Exercise goal: Reproduce the records below in their entirety, exactly as shown.

Start of Provided records

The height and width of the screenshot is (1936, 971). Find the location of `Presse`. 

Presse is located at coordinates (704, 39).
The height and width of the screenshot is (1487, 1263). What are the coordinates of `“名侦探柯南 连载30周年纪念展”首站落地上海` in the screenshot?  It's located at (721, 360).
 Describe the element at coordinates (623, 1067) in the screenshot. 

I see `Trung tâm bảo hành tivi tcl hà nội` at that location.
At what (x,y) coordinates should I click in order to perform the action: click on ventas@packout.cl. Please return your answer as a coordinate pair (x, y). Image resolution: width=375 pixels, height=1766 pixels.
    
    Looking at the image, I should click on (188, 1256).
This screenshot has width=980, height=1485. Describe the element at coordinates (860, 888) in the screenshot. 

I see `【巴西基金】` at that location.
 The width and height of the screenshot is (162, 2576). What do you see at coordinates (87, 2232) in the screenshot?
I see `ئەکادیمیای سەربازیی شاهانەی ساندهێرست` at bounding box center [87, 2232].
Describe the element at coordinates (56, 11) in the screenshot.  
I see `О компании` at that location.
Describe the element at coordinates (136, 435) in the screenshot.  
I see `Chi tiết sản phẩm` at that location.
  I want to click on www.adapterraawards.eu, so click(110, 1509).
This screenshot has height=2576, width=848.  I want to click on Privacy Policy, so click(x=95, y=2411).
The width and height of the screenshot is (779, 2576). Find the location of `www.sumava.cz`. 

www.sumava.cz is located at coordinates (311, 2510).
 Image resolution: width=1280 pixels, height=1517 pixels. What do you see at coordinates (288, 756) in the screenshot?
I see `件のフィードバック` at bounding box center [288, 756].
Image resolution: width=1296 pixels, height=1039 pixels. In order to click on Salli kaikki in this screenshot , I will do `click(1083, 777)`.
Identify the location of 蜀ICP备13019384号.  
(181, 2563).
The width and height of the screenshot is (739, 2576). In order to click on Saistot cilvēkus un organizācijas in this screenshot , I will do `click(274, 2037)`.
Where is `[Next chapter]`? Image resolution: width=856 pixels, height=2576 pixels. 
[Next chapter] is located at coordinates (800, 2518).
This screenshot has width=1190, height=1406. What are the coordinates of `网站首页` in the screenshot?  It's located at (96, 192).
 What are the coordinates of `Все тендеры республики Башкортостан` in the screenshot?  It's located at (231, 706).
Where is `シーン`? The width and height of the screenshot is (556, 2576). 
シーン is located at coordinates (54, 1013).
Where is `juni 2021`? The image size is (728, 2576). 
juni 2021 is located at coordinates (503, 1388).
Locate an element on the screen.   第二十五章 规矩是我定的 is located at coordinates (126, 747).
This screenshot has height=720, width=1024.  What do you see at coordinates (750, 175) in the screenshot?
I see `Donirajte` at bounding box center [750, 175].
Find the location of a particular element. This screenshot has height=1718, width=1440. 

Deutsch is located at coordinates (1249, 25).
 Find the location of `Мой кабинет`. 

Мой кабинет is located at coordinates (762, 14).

End of Provided records

Solution below:
The height and width of the screenshot is (1936, 971). Find the location of `Presse`. 

Presse is located at coordinates (704, 39).
The height and width of the screenshot is (1487, 1263). What are the coordinates of `“名侦探柯南 连载30周年纪念展”首站落地上海` in the screenshot?  It's located at (721, 360).
 Describe the element at coordinates (623, 1067) in the screenshot. 

I see `Trung tâm bảo hành tivi tcl hà nội` at that location.
At what (x,y) coordinates should I click in order to perform the action: click on ventas@packout.cl. Please return your answer as a coordinate pair (x, y). Image resolution: width=375 pixels, height=1766 pixels.
    
    Looking at the image, I should click on (188, 1256).
This screenshot has width=980, height=1485. Describe the element at coordinates (860, 888) in the screenshot. 

I see `【巴西基金】` at that location.
 The width and height of the screenshot is (162, 2576). What do you see at coordinates (87, 2232) in the screenshot?
I see `ئەکادیمیای سەربازیی شاهانەی ساندهێرست` at bounding box center [87, 2232].
Describe the element at coordinates (56, 11) in the screenshot.  
I see `О компании` at that location.
Describe the element at coordinates (136, 435) in the screenshot.  
I see `Chi tiết sản phẩm` at that location.
  I want to click on www.adapterraawards.eu, so click(110, 1509).
This screenshot has height=2576, width=848.  I want to click on Privacy Policy, so click(x=95, y=2411).
The width and height of the screenshot is (779, 2576). Find the location of `www.sumava.cz`. 

www.sumava.cz is located at coordinates (311, 2510).
 Image resolution: width=1280 pixels, height=1517 pixels. What do you see at coordinates (288, 756) in the screenshot?
I see `件のフィードバック` at bounding box center [288, 756].
Image resolution: width=1296 pixels, height=1039 pixels. In order to click on Salli kaikki in this screenshot , I will do `click(1083, 777)`.
Identify the location of 蜀ICP备13019384号.  
(181, 2563).
The width and height of the screenshot is (739, 2576). In order to click on Saistot cilvēkus un organizācijas in this screenshot , I will do `click(274, 2037)`.
Where is `[Next chapter]`? Image resolution: width=856 pixels, height=2576 pixels. 
[Next chapter] is located at coordinates (800, 2518).
This screenshot has width=1190, height=1406. What are the coordinates of `网站首页` in the screenshot?  It's located at (96, 192).
 What are the coordinates of `Все тендеры республики Башкортостан` in the screenshot?  It's located at (231, 706).
Where is `シーン`? The width and height of the screenshot is (556, 2576). 
シーン is located at coordinates (54, 1013).
Where is `juni 2021`? The image size is (728, 2576). 
juni 2021 is located at coordinates (503, 1388).
Locate an element on the screen.   第二十五章 规矩是我定的 is located at coordinates (126, 747).
This screenshot has height=720, width=1024.  What do you see at coordinates (750, 175) in the screenshot?
I see `Donirajte` at bounding box center [750, 175].
Find the location of a particular element. This screenshot has height=1718, width=1440. 

Deutsch is located at coordinates (1249, 25).
 Find the location of `Мой кабинет`. 

Мой кабинет is located at coordinates (762, 14).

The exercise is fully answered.